When it rains it pours, and right now the Drexel University field hockey team is in the midst of a downpour.
This season has not turned out quite as coaches and players would have hoped, but as with all rainstorms, there is a sunny and bright day to follow. As of now, the lady Dragons sit 1-6, but with many game yet to be played. It will, of course be difficult to weather this storm, but with the experience of head coach Denise Zelenak, and eight upperclassman on the squad, a turn around is very possible.
It is well worth noting that in five of the six games played, the Dragons have only let up three or fewer goals. This is impressive, especially considering starting goalkeeper for the Dragons, Erin Gilchrist, is just a freshman. The Dragons have had great success on their defensive lines, making sure to pressure the ball, and making it difficult to get near the goal.

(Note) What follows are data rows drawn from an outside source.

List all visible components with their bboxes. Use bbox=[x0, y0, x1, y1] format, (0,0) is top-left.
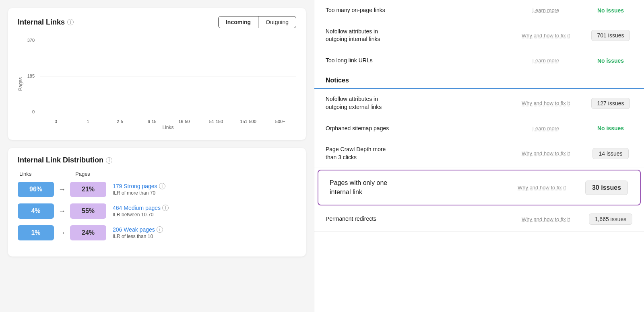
notices-title: Notices bbox=[326, 77, 349, 84]
count-badge-nofollow-internal: 701 issues bbox=[591, 30, 630, 41]
arrow-icon-1: → bbox=[54, 185, 70, 194]
no-issues-badge-3: No issues bbox=[597, 125, 624, 131]
dist-col-pages-header: Pages bbox=[75, 171, 116, 177]
issue-nofollow-external: Nofollow attributes inoutgoing external … bbox=[314, 89, 644, 118]
issue-badge-orphaned-sitemap: No issues bbox=[588, 125, 633, 131]
y-tick-0: 0 bbox=[32, 109, 35, 114]
issue-link-orphaned-sitemap[interactable]: Learn more bbox=[510, 125, 582, 131]
issue-badge-nofollow-internal: 701 issues bbox=[588, 30, 633, 41]
weak-pages-link[interactable]: 206 Weak pages i bbox=[113, 226, 163, 233]
x-label-6-15: 6-15 bbox=[138, 119, 167, 124]
issue-name-long-urls: Too long link URLs bbox=[326, 57, 503, 65]
arrow-icon-2: → bbox=[54, 207, 70, 216]
weak-info-icon[interactable]: i bbox=[157, 226, 163, 233]
issue-permanent-redirects: Permanent redirects Why and how to fix i… bbox=[314, 207, 644, 232]
strong-pages-pct: 21% bbox=[70, 182, 106, 197]
incoming-toggle[interactable]: Incoming bbox=[219, 16, 258, 28]
issue-nofollow-internal: Nofollow attributes inoutgoing internal … bbox=[314, 21, 644, 50]
issue-link-permanent-redirects[interactable]: Why and how to fix it bbox=[510, 216, 582, 222]
dist-info-icon[interactable]: i bbox=[106, 157, 112, 164]
dist-col-links-header: Links bbox=[19, 171, 58, 177]
issue-one-internal-link: Pages with only oneinternal link Why and… bbox=[318, 170, 640, 205]
info-icon[interactable]: i bbox=[67, 19, 74, 25]
x-label-1: 1 bbox=[74, 119, 103, 124]
issue-badge-crawl-depth: 14 issues bbox=[588, 148, 633, 159]
no-issues-badge-2: No issues bbox=[597, 57, 624, 64]
highlighted-row-wrapper: Pages with only oneinternal link Why and… bbox=[318, 170, 641, 205]
issue-orphaned-sitemap: Orphaned sitemap pages Learn more No iss… bbox=[314, 118, 644, 140]
strong-links-pct: 96% bbox=[18, 182, 54, 197]
count-badge-one-internal-link: 30 issues bbox=[585, 181, 628, 195]
dist-row-strong: 96% → 21% 179 Strong pages i ILR of more… bbox=[18, 182, 296, 197]
internal-links-title: Internal Links bbox=[18, 18, 65, 27]
weak-links-pct: 1% bbox=[18, 225, 54, 240]
weak-pages-title: 206 Weak pages bbox=[113, 226, 155, 233]
issue-badge-permanent-redirects: 1,665 issues bbox=[588, 213, 633, 225]
x-label-51-150: 51-150 bbox=[202, 119, 231, 124]
issue-too-many-links: Too many on-page links Learn more No iss… bbox=[314, 0, 644, 21]
toggle-group: Incoming Outgoing bbox=[218, 16, 296, 28]
x-label-2-5: 2-5 bbox=[105, 119, 134, 124]
notices-header: Notices bbox=[314, 71, 644, 89]
distribution-card: Internal Link Distribution i Links Pages… bbox=[8, 148, 306, 257]
issue-name-too-many-links: Too many on-page links bbox=[326, 6, 503, 14]
dist-card-title: Internal Link Distribution i bbox=[18, 156, 112, 164]
issue-link-too-many-links[interactable]: Learn more bbox=[510, 7, 582, 13]
strong-info-icon[interactable]: i bbox=[159, 183, 165, 189]
medium-pages-sub: ILR between 10-70 bbox=[113, 212, 169, 218]
count-badge-nofollow-external: 127 issues bbox=[591, 98, 630, 109]
medium-links-pct: 4% bbox=[18, 203, 54, 219]
issue-name-permanent-redirects: Permanent redirects bbox=[326, 215, 503, 223]
issue-badge-too-many-links: No issues bbox=[588, 7, 633, 14]
x-label-0: 0 bbox=[41, 119, 70, 124]
dist-row-weak: 1% → 24% 206 Weak pages i ILR of less th… bbox=[18, 225, 296, 240]
issue-link-one-internal-link[interactable]: Why and how to fix it bbox=[506, 185, 578, 191]
x-label-500-plus: 500+ bbox=[266, 119, 295, 124]
y-tick-185: 185 bbox=[27, 74, 35, 78]
count-badge-permanent-redirects: 1,665 issues bbox=[589, 213, 633, 225]
issue-link-nofollow-external[interactable]: Why and how to fix it bbox=[510, 100, 582, 106]
strong-pages-sub: ILR of more than 70 bbox=[113, 190, 165, 196]
issue-badge-long-urls: No issues bbox=[588, 57, 633, 64]
weak-pages-pct: 24% bbox=[70, 225, 106, 240]
card-title: Internal Links i bbox=[18, 18, 74, 27]
count-badge-crawl-depth: 14 issues bbox=[592, 148, 628, 159]
dist-card-header: Internal Link Distribution i bbox=[18, 156, 296, 164]
right-panel: Too many on-page links Learn more No iss… bbox=[314, 0, 644, 312]
issue-link-nofollow-internal[interactable]: Why and how to fix it bbox=[510, 33, 582, 39]
no-issues-badge-1: No issues bbox=[597, 7, 624, 14]
chart-area: Pages 370 185 0 bbox=[18, 35, 296, 130]
issue-name-one-internal-link: Pages with only oneinternal link bbox=[330, 179, 499, 197]
x-label-151-500: 151-500 bbox=[234, 119, 263, 124]
medium-pages-pct: 55% bbox=[70, 203, 106, 219]
medium-pages-title: 464 Medium pages bbox=[113, 205, 161, 211]
dist-title: Internal Link Distribution bbox=[18, 156, 103, 164]
internal-links-card: Internal Links i Incoming Outgoing Pages… bbox=[8, 8, 306, 140]
issue-name-crawl-depth: Page Crawl Depth morethan 3 clicks bbox=[326, 146, 503, 161]
strong-pages-title: 179 Strong pages bbox=[113, 183, 157, 189]
medium-pages-link[interactable]: 464 Medium pages i bbox=[113, 205, 169, 211]
x-label-16-50: 16-50 bbox=[170, 119, 199, 124]
arrow-icon-3: → bbox=[54, 229, 70, 237]
outgoing-toggle[interactable]: Outgoing bbox=[258, 16, 296, 28]
strong-pages-link[interactable]: 179 Strong pages i bbox=[113, 183, 165, 189]
weak-pages-sub: ILR of less than 10 bbox=[113, 234, 163, 239]
issue-link-long-urls[interactable]: Learn more bbox=[510, 57, 582, 64]
medium-info-icon[interactable]: i bbox=[162, 205, 169, 211]
card-header: Internal Links i Incoming Outgoing bbox=[18, 16, 296, 28]
left-panel: Internal Links i Incoming Outgoing Pages… bbox=[0, 0, 314, 312]
y-tick-370: 370 bbox=[27, 38, 35, 43]
issue-badge-nofollow-external: 127 issues bbox=[588, 98, 633, 109]
issue-badge-one-internal-link: 30 issues bbox=[584, 181, 629, 195]
dist-row-medium: 4% → 55% 464 Medium pages i ILR between … bbox=[18, 203, 296, 219]
issue-name-orphaned-sitemap: Orphaned sitemap pages bbox=[326, 125, 503, 133]
x-axis-title: Links bbox=[40, 125, 296, 130]
issue-link-crawl-depth[interactable]: Why and how to fix it bbox=[510, 150, 582, 156]
issue-crawl-depth: Page Crawl Depth morethan 3 clicks Why a… bbox=[314, 139, 644, 168]
issue-name-nofollow-internal: Nofollow attributes inoutgoing internal … bbox=[326, 28, 503, 43]
issue-long-urls: Too long link URLs Learn more No issues bbox=[314, 50, 644, 72]
issue-name-nofollow-external: Nofollow attributes inoutgoing external … bbox=[326, 95, 503, 111]
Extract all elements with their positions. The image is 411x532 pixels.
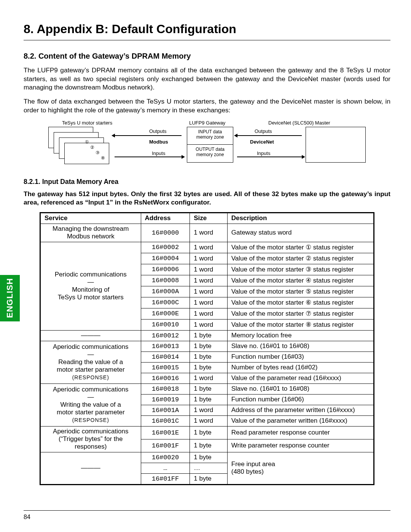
cell-service: Periodic communications — Monitoring of … [40, 242, 141, 330]
cell-desc: Number of bytes read (16#02) [227, 362, 374, 373]
cell-size: 1 byte [190, 383, 227, 394]
cell-size: 1 byte [190, 394, 227, 405]
cell-address: 16#01FF [141, 473, 190, 484]
master-box [306, 127, 366, 163]
cell-size: 1 byte [190, 439, 227, 452]
bus-label: Modbus [149, 139, 168, 145]
cell-size: 1 word [190, 275, 227, 286]
memory-zone-label: INPUT data memory zone [191, 129, 229, 140]
cell-service: Aperiodic communications (“Trigger bytes… [40, 426, 141, 452]
cell-service: Aperiodic communications — Reading the v… [40, 341, 141, 383]
cell-address: 16#0019 [141, 394, 190, 405]
paragraph: The gateway has 512 input bytes. Only th… [24, 190, 390, 207]
table-header-row: Service Address Size Description [40, 212, 374, 224]
cell-desc: Value of the parameter written (16#xxxx) [227, 415, 374, 426]
cell-desc: Read parameter response counter [227, 426, 374, 439]
cell-desc: Value of the parameter read (16#xxxx) [227, 373, 374, 383]
cell-service: Managing the downstream Modbus network [40, 224, 141, 242]
cell-size: 1 byte [190, 341, 227, 351]
table-row: Aperiodic communications (“Trigger bytes… [40, 426, 374, 439]
cell-address: 16#0002 [141, 242, 190, 253]
col-description: Description [227, 212, 374, 224]
cell-size: 1 word [190, 308, 227, 319]
cell-size: 1 word [190, 405, 227, 415]
table-row: ——— 16#0020 1 byte Free input area (480 … [40, 452, 374, 463]
bus-label: DeviceNet [250, 139, 274, 145]
cell-address: 16#0020 [141, 452, 190, 463]
cell-size: 1 byte [190, 330, 227, 341]
cell-desc: Gateway status word [227, 224, 374, 242]
cell-desc: Value of the motor starter ⑤ status regi… [227, 286, 374, 297]
input-memory-table: Service Address Size Description Managin… [40, 212, 374, 485]
cell-size: 1 word [190, 253, 227, 264]
cell-address: 16#0016 [141, 373, 190, 383]
table-row: Periodic communications — Monitoring of … [40, 242, 374, 253]
diagram-label: DeviceNet (SLC500) Master [268, 120, 330, 126]
col-address: Address [141, 212, 190, 224]
cell-address: 16#000A [141, 286, 190, 297]
page-content: 8. Appendix B: Default Configuration 8.2… [24, 22, 390, 485]
diagram-label: TeSys U motor starters [62, 120, 112, 126]
cell-address: 16#000E [141, 308, 190, 319]
cell-size: 1 byte [190, 452, 227, 463]
cell-size: … [190, 463, 227, 473]
arrow-label: Outputs [149, 128, 167, 134]
cell-address: 16#0006 [141, 264, 190, 275]
cell-size: 1 word [190, 224, 227, 242]
arrow-label: Inputs [152, 150, 165, 156]
paragraph: The flow of data exchanged between the T… [24, 97, 390, 114]
cell-desc: Value of the motor starter ② status regi… [227, 253, 374, 264]
arrow-label: Outputs [255, 128, 272, 134]
cell-size: 1 word [190, 264, 227, 275]
cell-desc: Value of the motor starter ⑦ status regi… [227, 308, 374, 319]
cell-address: 16#001C [141, 415, 190, 426]
memory-zone-label: OUTPUT data memory zone [191, 147, 229, 157]
page: ENGLISH 8. Appendix B: Default Configura… [0, 0, 411, 532]
cell-address: 16#0018 [141, 383, 190, 394]
cell-desc: Slave no. (16#01 to 16#08) [227, 383, 374, 394]
circled-number-icon: ① [85, 140, 89, 144]
dpram-flow-diagram: TeSys U motor starters LUFP9 Gateway Dev… [41, 120, 373, 166]
cell-size: 1 word [190, 242, 227, 253]
cell-desc: Value of the motor starter ⑧ status regi… [227, 319, 374, 330]
page-number: 84 [24, 514, 30, 521]
cell-service: Aperiodic communications — Writing the v… [40, 383, 141, 426]
cell-desc: Value of the motor starter ① status regi… [227, 242, 374, 253]
cell-desc: Function number (16#03) [227, 351, 374, 362]
cell-service: ——— [40, 452, 141, 484]
paragraph: The LUFP9 gateway’s DPRAM memory contain… [24, 66, 390, 92]
section-heading: 8.2. Content of the Gateway’s DPRAM Memo… [24, 52, 390, 61]
cell-desc: Memory location free [227, 330, 374, 341]
cell-size: 1 byte [190, 351, 227, 362]
circled-number-icon: ③ [96, 150, 100, 155]
circled-number-icon: ② [90, 145, 94, 150]
cell-desc: Value of the motor starter ④ status regi… [227, 275, 374, 286]
table-row: Aperiodic communications — Reading the v… [40, 341, 374, 351]
cell-size: 1 byte [190, 362, 227, 373]
cell-address: 16#0000 [141, 224, 190, 242]
cell-desc: Write parameter response counter [227, 439, 374, 452]
cell-address: 16#001F [141, 439, 190, 452]
cell-desc: Value of the motor starter ③ status regi… [227, 264, 374, 275]
arrow-label: Inputs [257, 150, 270, 156]
table-row: Aperiodic communications — Writing the v… [40, 383, 374, 394]
cell-desc: Slave no. (16#01 to 16#08) [227, 341, 374, 351]
cell-service: ——— [40, 330, 141, 341]
cell-address: 16#001A [141, 405, 190, 415]
cell-address: 16#0004 [141, 253, 190, 264]
subsection-heading: 8.2.1. Input Data Memory Area [24, 178, 390, 186]
cell-size: 1 word [190, 373, 227, 383]
cell-size: 1 byte [190, 473, 227, 484]
cell-address: 16#0013 [141, 341, 190, 351]
cell-address: 16#0010 [141, 319, 190, 330]
cell-address: … [141, 463, 190, 473]
language-tab: ENGLISH [0, 275, 20, 321]
cell-address: 16#001E [141, 426, 190, 439]
cell-address: 16#0012 [141, 330, 190, 341]
col-service: Service [40, 212, 141, 224]
cell-size: 1 byte [190, 426, 227, 439]
cell-desc: Value of the motor starter ⑥ status regi… [227, 297, 374, 308]
cell-size: 1 word [190, 415, 227, 426]
cell-address: 16#000C [141, 297, 190, 308]
cell-size: 1 word [190, 319, 227, 330]
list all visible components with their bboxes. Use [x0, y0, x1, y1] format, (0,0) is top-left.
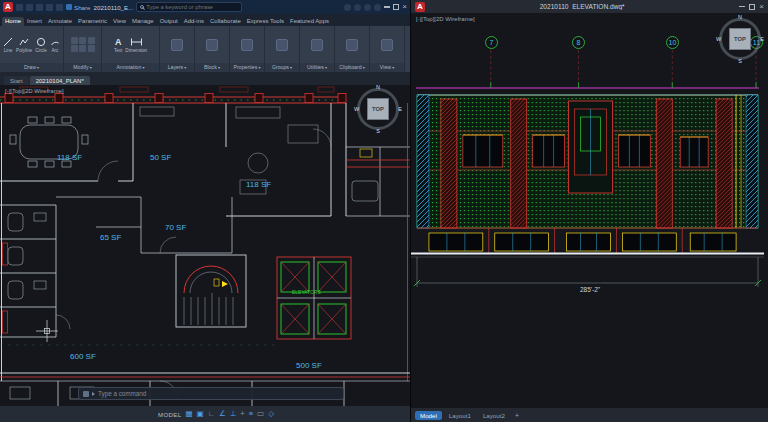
customize-icon[interactable]	[83, 391, 89, 397]
open-icon[interactable]	[26, 4, 33, 11]
titlebar[interactable]: A 20210110_ELEVATION.dwg* ×	[411, 0, 768, 13]
arc-tool[interactable]: Arc	[50, 37, 60, 53]
close-button[interactable]: ×	[759, 4, 764, 10]
file-tab-start[interactable]: Start	[4, 76, 29, 85]
viewcube-top-face[interactable]: TOP	[367, 98, 389, 120]
grid-icon[interactable]: ▦	[186, 410, 193, 418]
elevation-drawing-canvas[interactable]: [-][Top][2D Wireframe]	[411, 13, 768, 408]
mirror-icon[interactable]	[88, 45, 95, 52]
close-button[interactable]: ×	[402, 4, 407, 10]
elevation-drawing	[411, 13, 768, 408]
fillet-icon[interactable]	[79, 45, 86, 52]
titlebar[interactable]: A Share 20210110_E... ×	[0, 0, 410, 14]
clipboard-icon[interactable]	[346, 39, 358, 51]
trim-icon[interactable]	[71, 45, 78, 52]
share-button[interactable]: Share	[66, 4, 91, 11]
viewcube-east[interactable]: E	[398, 106, 402, 112]
undo-icon[interactable]	[46, 4, 53, 11]
viewcube-south[interactable]: S	[738, 58, 742, 64]
polyline-tool[interactable]: Polyline	[16, 37, 32, 53]
osnap-icon[interactable]: ⊥	[230, 410, 237, 418]
ribbon-tab-addins[interactable]: Add-ins	[181, 17, 207, 26]
utilities-panel: Utilities	[300, 26, 335, 72]
user-icon[interactable]	[344, 4, 351, 11]
viewcube-top-face[interactable]: TOP	[729, 28, 751, 50]
ribbon-tab-featured-apps[interactable]: Featured Apps	[287, 17, 332, 26]
ribbon-tab-output[interactable]: Output	[157, 17, 181, 26]
modify-tools[interactable]	[71, 37, 95, 53]
tab-model[interactable]: Model	[415, 411, 442, 420]
ribbon-tab-view[interactable]: View	[110, 17, 129, 26]
new-file-icon[interactable]	[16, 4, 23, 11]
line-tool[interactable]: Line	[3, 37, 13, 53]
file-tab-plan[interactable]: 20210104_PLAN*	[30, 76, 90, 85]
interior-walls	[56, 197, 232, 253]
ribbon-tab-express-tools[interactable]: Express Tools	[244, 17, 287, 26]
viewcube-south[interactable]: S	[376, 128, 380, 134]
dynamic-input-icon[interactable]: ▭	[257, 410, 264, 418]
rotate-icon[interactable]	[88, 37, 95, 44]
redo-icon[interactable]	[56, 4, 63, 11]
move-icon[interactable]	[71, 37, 78, 44]
dimension-tool[interactable]: Dimension	[125, 37, 147, 53]
ribbon-tab-collaborate[interactable]: Collaborate	[207, 17, 244, 26]
model-space-button[interactable]: MODEL	[158, 411, 182, 418]
circle-tool[interactable]: Circle	[35, 37, 47, 53]
text-tool[interactable]: A Text	[114, 37, 122, 53]
minimize-button[interactable]	[739, 6, 745, 8]
maximize-button[interactable]	[393, 4, 399, 10]
properties-icon[interactable]	[241, 39, 253, 51]
view-panel: View	[370, 26, 405, 72]
tab-layout1[interactable]: Layout1	[444, 411, 476, 420]
viewcube[interactable]: N S W E TOP	[354, 85, 402, 133]
help-icon[interactable]	[374, 4, 381, 11]
ribbon-tab-annotate[interactable]: Annotate	[45, 17, 75, 26]
ribbon-tab-manage[interactable]: Manage	[129, 17, 157, 26]
share-label: Share	[74, 4, 91, 11]
viewcube-north[interactable]: N	[738, 14, 742, 20]
search-box[interactable]	[136, 2, 242, 12]
autocad-plan-window: A Share 20210110_E... ×	[0, 0, 410, 422]
utilities-icon[interactable]	[311, 39, 323, 51]
plan-drawing-canvas[interactable]: [-][Top][2D Wireframe]	[0, 85, 410, 406]
ribbon-tab-home[interactable]: Home	[2, 17, 24, 26]
viewcube[interactable]: N S W E TOP	[716, 15, 764, 63]
share-icon	[66, 4, 72, 10]
autocad-logo[interactable]: A	[3, 2, 13, 12]
layers-panel: Layers	[160, 26, 195, 72]
draw-panel-label[interactable]: Draw	[0, 63, 63, 72]
maximize-button[interactable]	[749, 4, 755, 10]
cart-icon[interactable]	[354, 4, 361, 11]
block-icon[interactable]	[206, 39, 218, 51]
viewcube-east[interactable]: E	[760, 36, 764, 42]
command-line[interactable]: Type a command	[78, 387, 344, 400]
layers-icon[interactable]	[171, 39, 183, 51]
copy-icon[interactable]	[79, 37, 86, 44]
command-placeholder[interactable]: Type a command	[98, 390, 146, 397]
autocad-logo[interactable]: A	[415, 2, 425, 12]
snap-icon[interactable]: ▣	[197, 410, 204, 418]
ortho-icon[interactable]: ∟	[208, 410, 215, 418]
polar-icon[interactable]: ∠	[219, 410, 226, 418]
isodraft-icon[interactable]: ◇	[268, 410, 274, 418]
floor-plan-drawing	[0, 85, 410, 406]
ribbon-tab-parametric[interactable]: Parametric	[75, 17, 110, 26]
modify-panel-label[interactable]: Modify	[64, 63, 101, 72]
viewcube-north[interactable]: N	[376, 85, 380, 90]
save-icon[interactable]	[36, 4, 43, 11]
new-layout-button[interactable]: +	[512, 412, 522, 419]
ribbon-tab-insert[interactable]: Insert	[24, 17, 45, 26]
view-icon[interactable]	[381, 39, 393, 51]
minimize-button[interactable]	[384, 6, 390, 8]
viewcube-west[interactable]: W	[354, 106, 359, 112]
tab-layout2[interactable]: Layout2	[478, 411, 510, 420]
bell-icon[interactable]	[364, 4, 371, 11]
groups-icon[interactable]	[276, 39, 288, 51]
viewport-controls[interactable]: [-][Top][2D Wireframe]	[5, 88, 64, 94]
viewcube-west[interactable]: W	[716, 36, 721, 42]
tracking-icon[interactable]: +	[240, 410, 244, 418]
search-input[interactable]	[146, 4, 238, 10]
annotation-panel-label[interactable]: Annotation	[102, 63, 159, 72]
viewport-controls[interactable]: [-][Top][2D Wireframe]	[416, 16, 475, 22]
lineweight-icon[interactable]: ≡	[249, 410, 253, 418]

Coach Zelenak commented on her team’s defensive prowess, “The team’s defensive unit and press lines have been very effective and our second half adjustments have shown well.”
Second half adjustments are indeed extremely important to this team. On average, the dragons are only allowing one goal in the second half. A great example of this teams ability to make adjustments can be seen in the game against ninth-ranked University of Virginia. In the first half, Drexel allowed 5 goals, where as in the second half they locked down Virginia only allowing one goal.
Similarly, in the match against second-ranked North Carolina University, the Dragons allowed two goals in the first half, but managed to reduce North Carolina to just one goal in the second half. The importance of adjustments cannot be overstated. Adjustments allow a team to keep themselves in a game, even if the game looks lost. The Dragons will certainly work on making sure they come out of the gates more focused but the ability to make adjustments is extremely important and a great bright sport for this team.
Drexel’s field hockey team must keep working on their offensive game as well. So far this season, the Dragons have averaged about 1 goal per game. Even with the best defense, and on point adjustments, not being able to score will keep this team on a losing path. Coach Zelenak explained, “Right now we just need to be a little more confident and settled in the offensive circle, we create a lot of positive opportunities that we need to put away.” The inability to put away opportunities is what is truly hurting this team right now.
The Dragons right now have 12 underclassman to just eight upperclassman. With all the new faces on the team, it will take more then six games to become acclimated to game speed, especially having to play every week. Coach Zelenak noted, “With so many new players both joining the team and earning starting positions, we expected a challenging first half of the season. Because of this we have been very focused on our long-term goals and most importantly being prepared for our strong Colonial Athletic Association conference. Having said that, we are playing the game at a great level right now but still need to translate our corners and shots-on-goal, into actual goals.”
There is no doubt the offense is suffering from unfamiliarity with both offensive plays and in game situations in general. Players who are new to the collegiate level of field hockey are going to need time to become acclimated to new game situations that they may never have seen before in high school. It is certainly going to take time, but with the way the Dragons have played defense, once the offensive side of the ball comes around this team will be a force.
The Dragons still have many games left on their schedule including all six conference games. They will face their first CAA opponent, Northeastern University, in Boston on Friday, Oct. 2. On Sept. 28, the Dragons will be facing Lafayette University. The Drexel field hockey team has many positives attached to it, there is no doubt this team has a bright future, and it is likely we will see flashes of that bright future as soon as the 28th.